Weihnachtszauber 02
PROLOG
Welbourne Manor, Sommer 1820
Ich hätte nicht herkommen sollen, dachte Lady Mary Derrington, während sie in dem kleinen Tempelnachbau auf und ab ging. Leise hallten ihre Schritte von den Marmorfliesen wider. Aus den Fenstern von Welbourne Manor am anderen Ende des Gartens drang ein warmes, golden scheinendes Licht, das die Nacht erhellte.

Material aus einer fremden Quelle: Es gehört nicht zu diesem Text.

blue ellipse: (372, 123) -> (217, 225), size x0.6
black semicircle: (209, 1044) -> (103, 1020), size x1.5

Gewiss waren die Gäste immer noch mit dem fröhlichen Blindekuh-Spiel beschäftigt, doch Mary hatte den Trubel der Gesellschaft nicht länger ertragen können. Plötzlich schienen die Wände immer näher zu rücken, drohten sie zu ersticken, und sie hatte das drängende Bedürfnis verspürt, dem zu entfliehen.
Das beklemmende Gefühl wich jedoch auch in dem kleinen Tempel nicht. Es war ein Ort für Liebende, für heimliche Stelldicheins und gemurmelte Liebesschwüre. Auf einem Podest stand eine Statue des Liebesgottes Amor. Den Pfeil im Anschlag haltend, blickte er lächelnd auf mehrere kleine, gemütliche Bänke in einer dunklen Nische.

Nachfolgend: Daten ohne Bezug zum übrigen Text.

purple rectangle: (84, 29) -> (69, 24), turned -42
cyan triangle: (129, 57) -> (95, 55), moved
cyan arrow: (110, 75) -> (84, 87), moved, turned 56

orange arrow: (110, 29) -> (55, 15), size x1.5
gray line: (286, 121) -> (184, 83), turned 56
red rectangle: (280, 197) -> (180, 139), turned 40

Mary betrachtete ihn verdrossen. Mit diesem Pfeil sollte er besser nicht auf sie zielen – nicht noch einmal.
Sie ging zu den Steinstufen des Tempeleingangs und blickte, die Arme eng um die Brust geschlungen, zu dem großen Herrenhaus hinüber. Das Heim der besten Freunde ihres Schwagers hatte bei ihrer Ankunft wahrlich einladend gewirkt, so freundlich, lärmend und voller Lebensfreude. Die Familie Fitzmanning war für ihren Frohsinn bekannt, weshalb Mary nur widerwillig ihr Zuhause Derrington Hall verlassen und sich aus der Trauer um ihren vor vielen Monaten verstorbenen Gatten William Lord Derrington gelöst hatte. Sie war überzeugt gewesen, dass man sie für eine sauertöpfische Witwe halten würde, die mit sechsundzwanzig Jahren bereits vorzeitig gealtert war.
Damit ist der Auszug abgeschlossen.